O resultado está à vista. Parece-me óbvio que existe ainda muito racismo pelo Mundo. Talvez mais ostensivo em países mais problemáticos, mais camuflado por cá, mas ele existe. E tem que ser erradicado. De todas as formas e feitios, seja de quem for para quem se dirija. Seja na polícia americana ou na chinesa, mas também aquela que ainda hoje mata tantos milhões em África sem que ninguém se preocupe. Como o caso da escravidão que existe na região do Sahel, em que a escravatura continua entranhada na sociedade. Quem comete atos racistas deve ser severamente punido e na nossa educação escolar, temos que começar a ter um discurso mais inclusivo que vá de encontro a uma maior igualdade entre raças e equidade de oportunidades. Porque na verdade, se perguntarem a alguém se é racista , rapidamente dirão que não, mas nas pequenas coisas, nos detalhes mais simples demonstram permanentemente um discurso xenófobo e racista. Sai-lhes da boca, nem o fazem propriamente por mal, sem perceberem o mal que fazem. E escudam-se normalmente na piada, na brincadeira, para justificar essas tiradas alimentando assim quem vive da luta anti-racista para se sustentar.É triste ver o planeta dividido em preto e branco quando a vida é tão melhor de todas as cores.

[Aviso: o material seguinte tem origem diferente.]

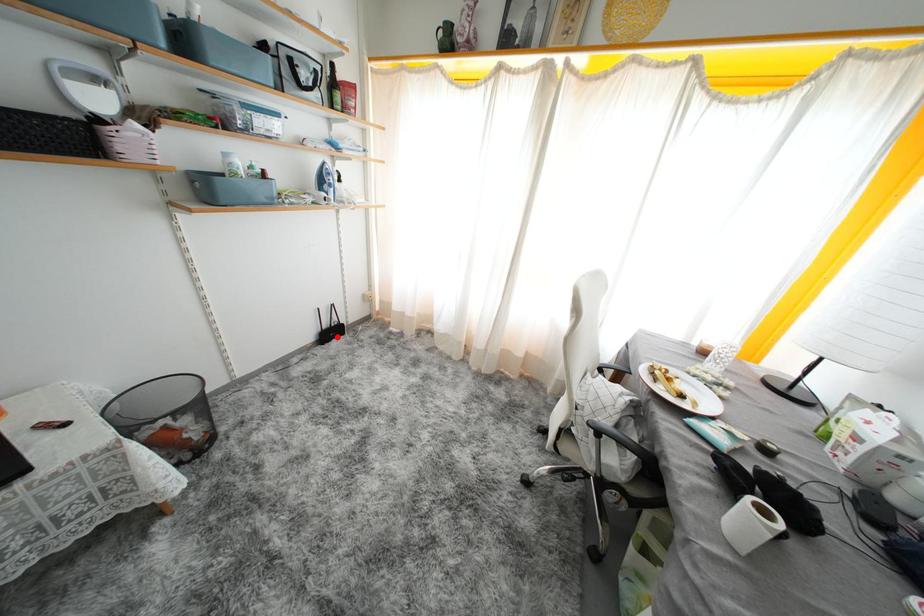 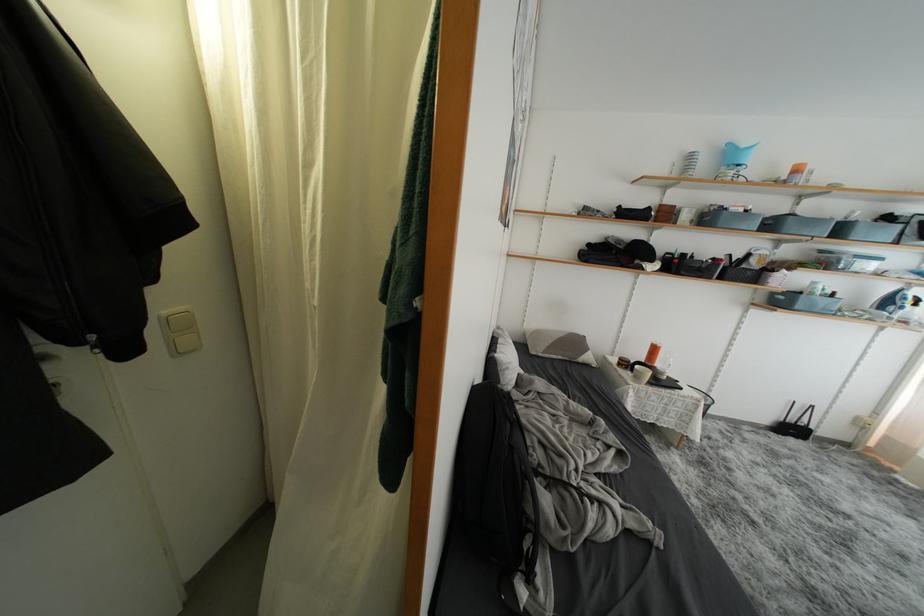 Where in the second image is the point corresponding to the highlighted location from the first image?

(797, 434) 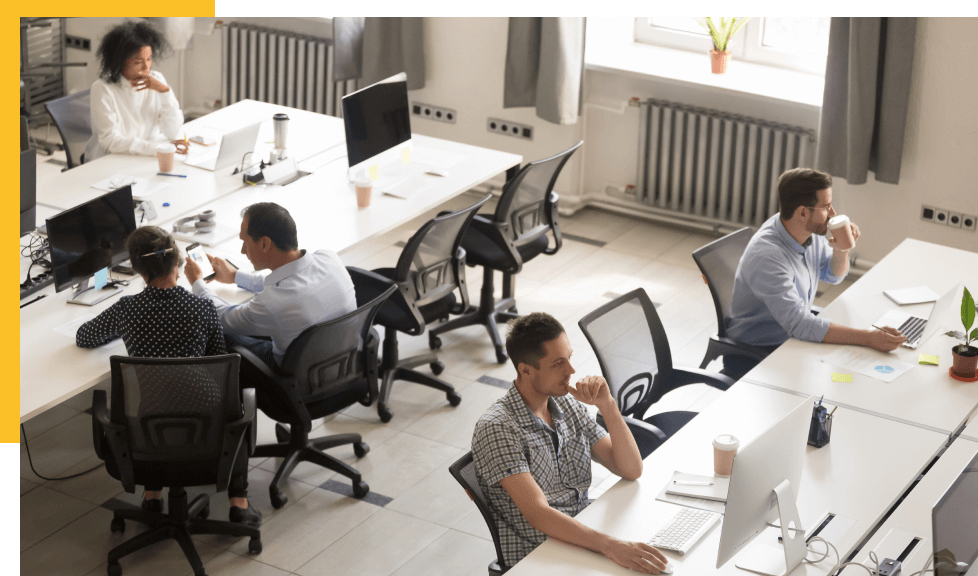 At what (x,y) coordinates should I click in order to perform the action: click on window curtains. Please return your answer as a coordinate pair (x, y). This screenshot has height=576, width=978. Looking at the image, I should click on (867, 73), (530, 48), (376, 43), (173, 20). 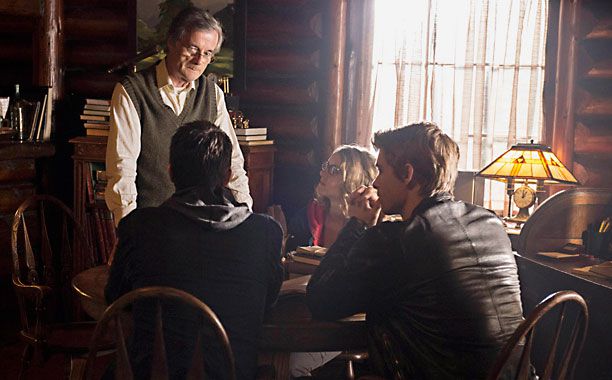 The width and height of the screenshot is (612, 380). I want to click on chairs, so click(x=47, y=238), click(x=160, y=347), click(x=559, y=324). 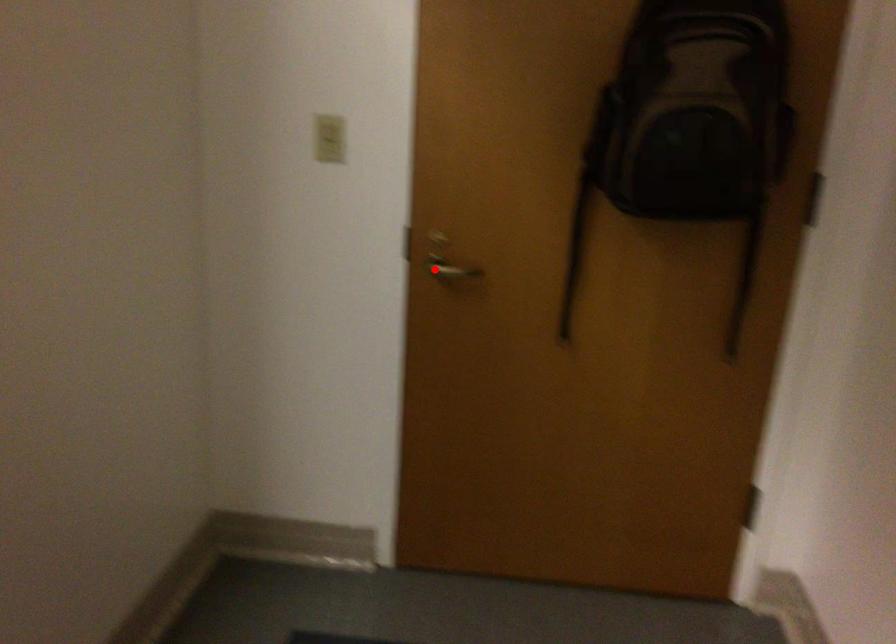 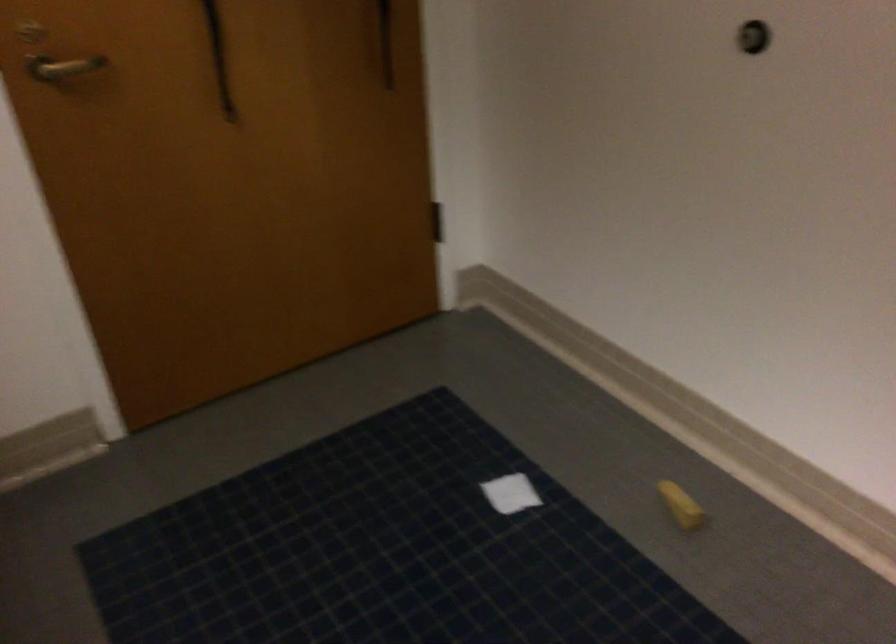 In the second image, find the point that corresponds to the highlighted location in the first image.

(62, 67) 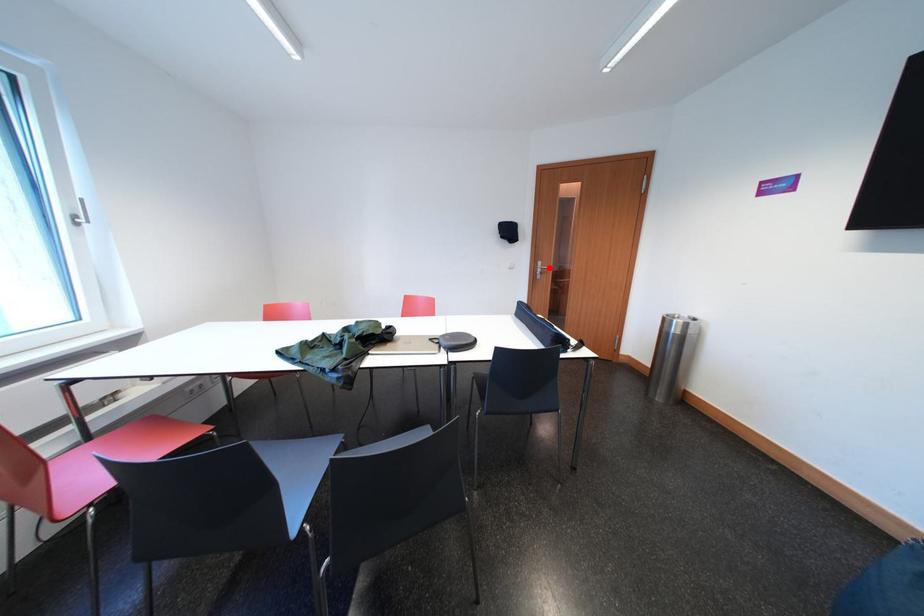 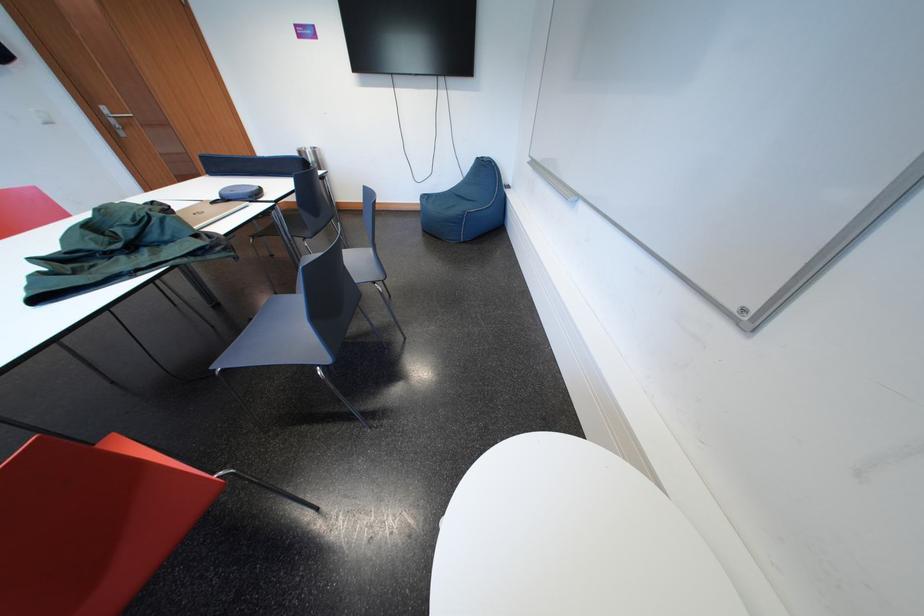 The point at the highlighted location is marked in the first image. Where is the corresponding point in the second image?

(113, 113) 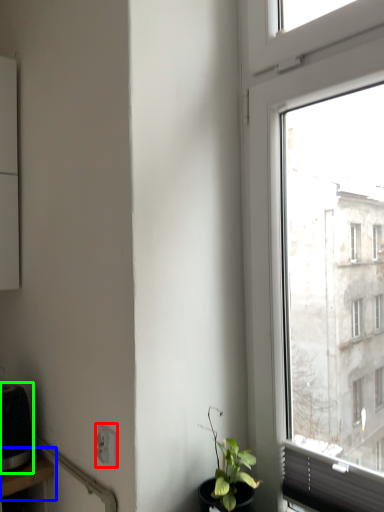 Question: Which is nearer to the power plugs and sockets (highlighted by a red box)? table (highlighted by a blue box) or appliance (highlighted by a green box).

Choices:
 (A) table
 (B) appliance

Answer: (A) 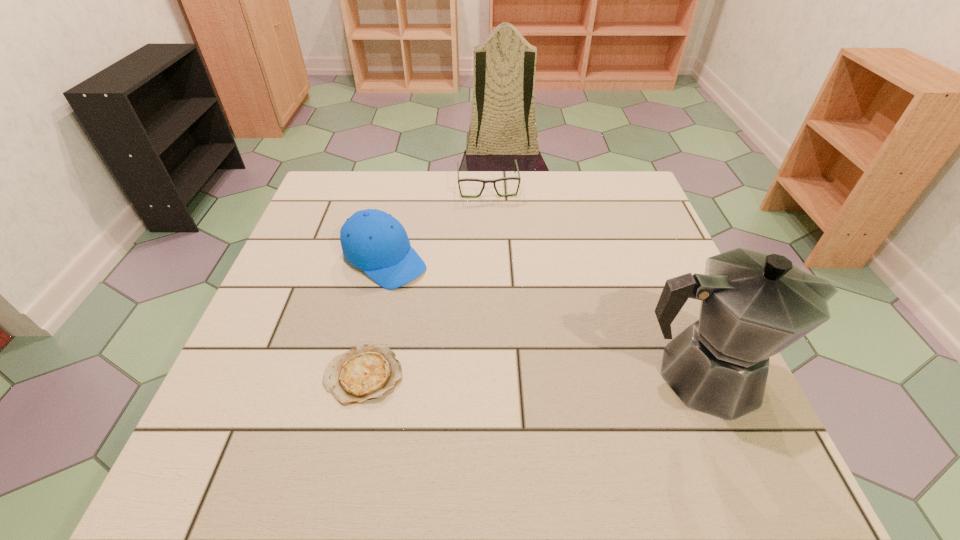 You are a GUI agent. You are given a task and a screenshot of the screen. Output one action in this format:
    pyautogui.click(x=<x>, y=<y>)
    Task: Click on the shortest object
    
    Given the screenshot: What is the action you would take?
    coord(365,372)

Where is `the tallest object`? The image size is (960, 540). the tallest object is located at coordinates pyautogui.click(x=754, y=305).

This screenshot has width=960, height=540. I want to click on the rightmost object, so click(x=754, y=305).

You are a GUI agent. You are given a task and a screenshot of the screen. Output one action in this format:
    pyautogui.click(x=<x>, y=<y>)
    Task: Click on the cap
    This screenshot has height=540, width=960.
    Given the screenshot: What is the action you would take?
    pyautogui.click(x=372, y=240)

At what (x,y) coordinates should I click in order to perform the action: click on the second tallest object. Please return your answer as a coordinate pair (x, y). This screenshot has width=960, height=540. Looking at the image, I should click on (372, 240).

Where is `the second object from right to left`? The width and height of the screenshot is (960, 540). the second object from right to left is located at coordinates (494, 181).

Identify the location of spectacles. This screenshot has height=540, width=960. (494, 181).

Find the location of `blank area located 0.240m on the back of the shortest object`. blank area located 0.240m on the back of the shortest object is located at coordinates (388, 266).

Locate an element on the screen. The width and height of the screenshot is (960, 540). vacant space located on the front-facing side of the third nearest object is located at coordinates (504, 359).

Identify the location of vacant point located 0.060m on the front-facing side of the third nearest object. (427, 295). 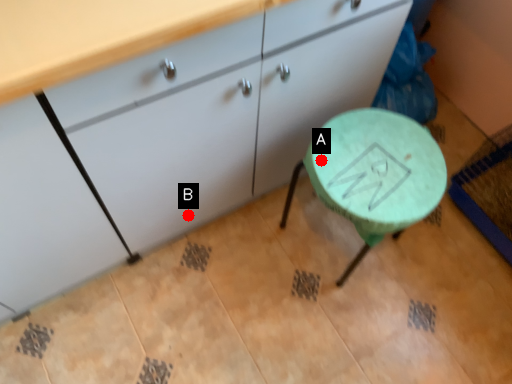 Question: Two points are circled on the image, labeled by A and B beside each circle. Which point is further to the camera?

Choices:
 (A) A is further
 (B) B is further

Answer: (B) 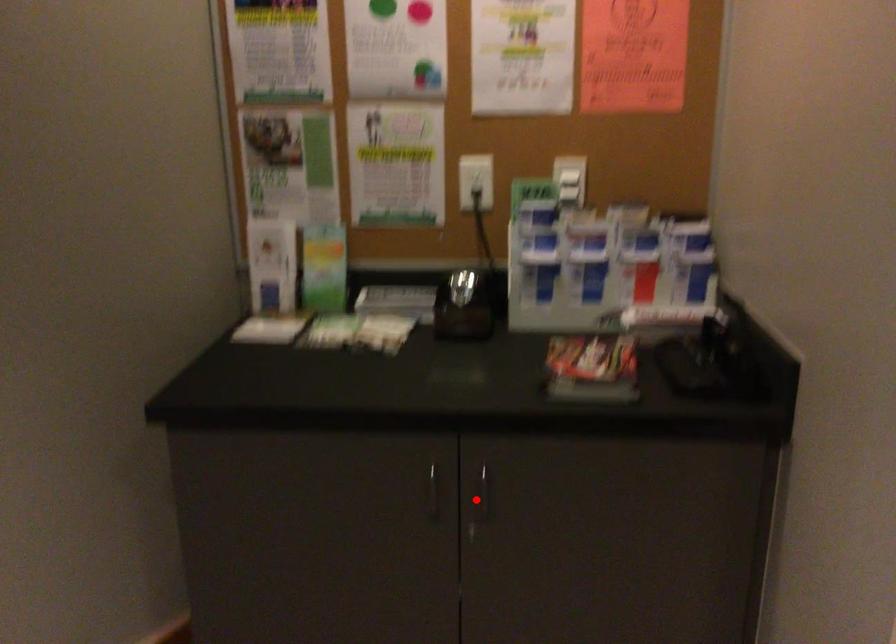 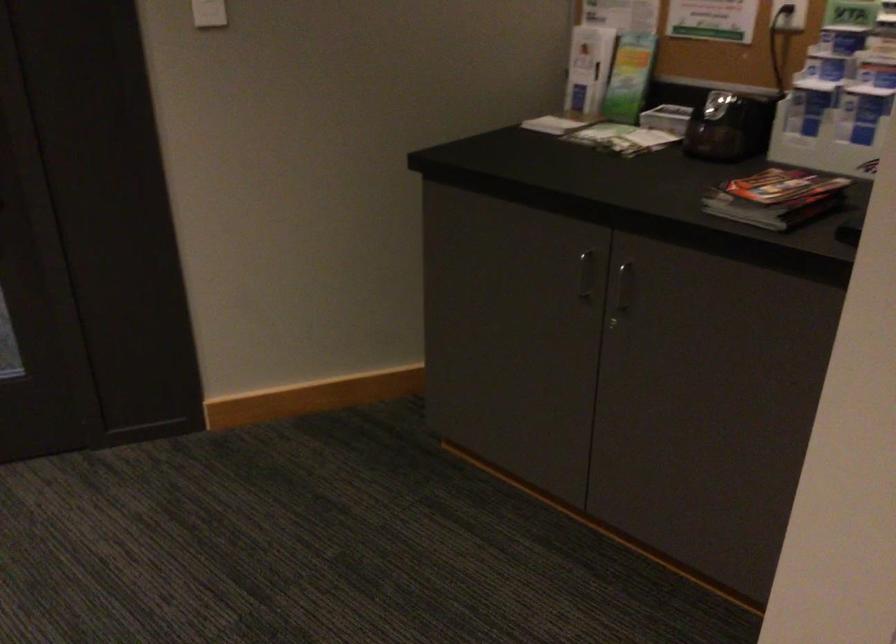 Locate, in the second image, the point that corresponds to the highlighted location in the first image.

(622, 292) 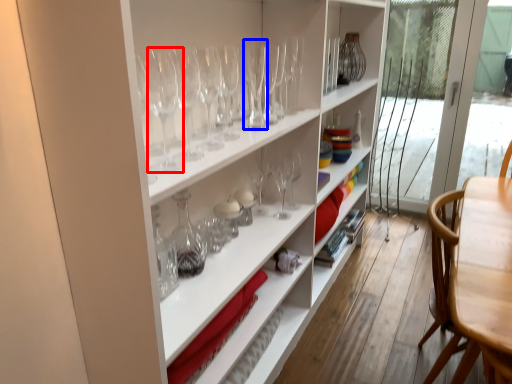 Question: Which object is further to the camera taking this photo, wine glass (highlighted by a red box) or wine glass (highlighted by a blue box)?

Choices:
 (A) wine glass
 (B) wine glass

Answer: (B)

Há no entanto que perceber que a história não pode ser apagada. Que faz parte de nós e que como Marcelo Rebelo de Sousa disse, é feita de momentos bons e maus e tem que ser assumida como um todo.Uma história de vitórias e derrotas. Que deve ser contada como ela efetivamente foi, sem excessivos romantismos mas também sem querer julgar algumas atitudes de um passado longínquo com a nossa forma de pensar hoje em dia. Porque os tempos são diferentes e nunca poderemos vê-los à luz do nosso pensamento atual. Essa história traz todo um património com ela.Material e imaterial.Que deve ser respeitado até para em alguns casos se poder homenagear quem sofreu e mostrar às gerações vindouras o que correu bem e mal.Sabermos de onde viemos. Não há razão para essa história ser destruída ou vandalizada. Isso seria reescrevê-la cometendo os mesmo erros. Parece-me muito mais razoável usar espaços como os campos de concentração em Auschwitz na Alemanha ou o Tarrafal em Cabo Verde para homenagear os que ali pereceram. Para que a história não os esqueça.Senão teremos que apagar tudo, desde as pirâmides do Egipto à Roma Antiga. Não restará nada.

Estou farto que me chamem fascista ou comunista por cada posição que tomo. Não fui feito para rótulos nem tão pouco os escolhi. Incentivar o ódio e a discórdia leva-nos para os extremos onde se sentem bem os demagogos que vamos vendo crescer um pouco por todo o lado. Da Venezuela ao Brasil, dos EUA à China. Mas somos nós, os moderados, os culpados desta situação com a nossa inoperância e o nosso cinismo. Parece que às democracias se desculpa tudo só porque são democracias. Fomos pouco exigentes e esquecemo-nos de liderar pelo exemplo. As pessoas sentem-se tentadas a experimentar algo diferente porque se sentem traídas perante um sistema que falhou. Que lhes falhou. E a culpa é nossa.